The newest edition of Java sets the default security level for Java applets to “High,” so the user is always prompted before any unsigned Java applet is ran.
After the update was released, Adam Gowdiak, CEO of Polish firm Security Explorations had stated that it resulted in a number of vital security flaws unpatched.
“We have successfully confirmed that a complete Java security sandbox bypass can be still gained under the recent version of Java 7 Update 11 (JRE version 1.7.0_11-b21),” he stated, and added that although the MBeanInstantiator bug proved to be rather inspirational for him and his researchers, they decided to focus their causes on finding other flaws.
“As a result, two new security vulnerabilities (51 and 52) were spotted in a recent version of Java SE 7 code and they were reported to Oracle today (along with a working Proof of Concept code).”

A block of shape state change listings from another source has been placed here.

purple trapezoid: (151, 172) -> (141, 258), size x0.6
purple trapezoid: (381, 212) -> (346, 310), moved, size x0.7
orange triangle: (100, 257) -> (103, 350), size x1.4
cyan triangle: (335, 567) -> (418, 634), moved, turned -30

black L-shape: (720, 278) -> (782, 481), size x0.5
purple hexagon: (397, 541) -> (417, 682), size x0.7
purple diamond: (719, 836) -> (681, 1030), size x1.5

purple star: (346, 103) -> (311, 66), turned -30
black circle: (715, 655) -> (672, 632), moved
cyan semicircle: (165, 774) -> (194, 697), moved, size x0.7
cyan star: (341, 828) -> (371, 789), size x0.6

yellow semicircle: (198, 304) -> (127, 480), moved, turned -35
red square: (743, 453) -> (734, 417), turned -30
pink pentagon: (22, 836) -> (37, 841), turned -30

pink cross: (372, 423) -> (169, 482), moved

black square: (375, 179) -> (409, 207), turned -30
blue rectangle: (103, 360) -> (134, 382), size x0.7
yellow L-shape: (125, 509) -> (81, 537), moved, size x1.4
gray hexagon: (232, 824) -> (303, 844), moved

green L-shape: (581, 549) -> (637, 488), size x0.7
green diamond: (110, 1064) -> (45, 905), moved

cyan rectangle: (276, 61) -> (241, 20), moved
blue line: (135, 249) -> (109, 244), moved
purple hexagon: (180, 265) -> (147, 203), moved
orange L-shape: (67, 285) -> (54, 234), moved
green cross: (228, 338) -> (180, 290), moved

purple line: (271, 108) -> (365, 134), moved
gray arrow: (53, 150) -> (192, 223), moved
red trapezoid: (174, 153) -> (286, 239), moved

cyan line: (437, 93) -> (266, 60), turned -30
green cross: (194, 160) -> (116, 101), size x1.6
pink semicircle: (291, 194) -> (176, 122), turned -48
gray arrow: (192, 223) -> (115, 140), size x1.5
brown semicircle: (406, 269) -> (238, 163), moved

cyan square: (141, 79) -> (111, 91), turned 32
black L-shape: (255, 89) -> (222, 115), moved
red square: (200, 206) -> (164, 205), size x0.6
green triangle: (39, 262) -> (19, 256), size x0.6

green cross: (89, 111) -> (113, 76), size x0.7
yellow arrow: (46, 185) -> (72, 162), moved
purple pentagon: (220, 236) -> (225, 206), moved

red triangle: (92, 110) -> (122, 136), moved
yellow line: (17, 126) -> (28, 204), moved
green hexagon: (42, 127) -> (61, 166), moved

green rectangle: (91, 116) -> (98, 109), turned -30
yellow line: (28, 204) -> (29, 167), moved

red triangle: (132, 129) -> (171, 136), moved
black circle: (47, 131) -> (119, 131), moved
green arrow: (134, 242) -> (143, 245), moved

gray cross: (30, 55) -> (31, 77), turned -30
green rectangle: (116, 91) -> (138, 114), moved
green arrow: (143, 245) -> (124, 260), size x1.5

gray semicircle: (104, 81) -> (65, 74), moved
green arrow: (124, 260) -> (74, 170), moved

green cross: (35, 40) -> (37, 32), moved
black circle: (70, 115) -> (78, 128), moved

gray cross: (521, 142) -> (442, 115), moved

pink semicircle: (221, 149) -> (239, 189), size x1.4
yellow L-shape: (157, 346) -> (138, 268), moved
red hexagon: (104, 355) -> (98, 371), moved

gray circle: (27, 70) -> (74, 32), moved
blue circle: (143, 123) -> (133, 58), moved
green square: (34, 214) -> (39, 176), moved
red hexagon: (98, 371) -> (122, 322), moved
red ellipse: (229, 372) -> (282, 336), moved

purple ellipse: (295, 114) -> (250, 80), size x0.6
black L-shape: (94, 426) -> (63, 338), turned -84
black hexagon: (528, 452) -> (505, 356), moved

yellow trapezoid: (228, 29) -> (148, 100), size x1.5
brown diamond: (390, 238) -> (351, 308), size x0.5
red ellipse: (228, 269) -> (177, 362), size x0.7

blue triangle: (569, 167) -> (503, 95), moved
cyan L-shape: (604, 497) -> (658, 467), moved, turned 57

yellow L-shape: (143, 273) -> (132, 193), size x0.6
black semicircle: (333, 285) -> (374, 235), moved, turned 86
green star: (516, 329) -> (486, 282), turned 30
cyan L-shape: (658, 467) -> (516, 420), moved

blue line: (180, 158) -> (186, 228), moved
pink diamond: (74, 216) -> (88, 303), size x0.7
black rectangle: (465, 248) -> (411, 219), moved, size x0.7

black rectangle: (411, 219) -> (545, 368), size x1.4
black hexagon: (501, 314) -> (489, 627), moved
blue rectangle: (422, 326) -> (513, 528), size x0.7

The new zero-day vulnerability is already on the black market and apparently is in at least one attacker’s hands. “Code will be sold twice (it has been sold once already). It is not present in any known exploit pack including that very private version of [Blackhole] going for 10$k/month,” read the notice, referring to the Cool Exploit Kit that was created by the developers of the Blackhole crimeware kit, which rents for $10,000 per month. “I will be accepting counter-bids if you wish to outbid the competition.”
Once more, users should, for the moment, consider removing Java entirely from their computers or at least its plugins from the browsers they use.